**What is needed:** Please write out exactly the line containing "Microsoft kürzlich veröffentlichte" below and every line after it, through the last one, but leave out any pictures.

[Saved entries]
________________________________________

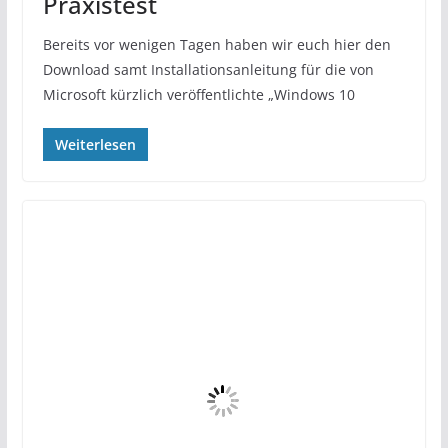
Praxistest
Bereits vor wenigen Tagen haben wir euch hier den
Download samt Installationsanleitung für die von
Microsoft kürzlich veröffentlichte „Windows 10
Weiterlesen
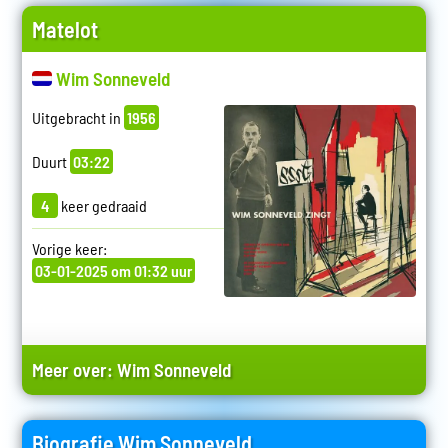
Matelot
Wim Sonneveld
Uitgebracht in
1956
Duurt
03:22
4
keer gedraaid
Vorige keer:
03-01-2025 om 01:32 uur
Meer over:
Wim Sonneveld
Biografie Wim Sonneveld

________________________________________

**Task result:**
Microsoft kürzlich veröffentlichte „Windows 10
Weiterlesen
Matelot
Wim Sonneveld
Uitgebracht in
1956
Duurt
03:22
4
keer gedraaid
Vorige keer:
03-01-2025 om 01:32 uur
Meer over:
Wim Sonneveld
Biografie Wim Sonneveld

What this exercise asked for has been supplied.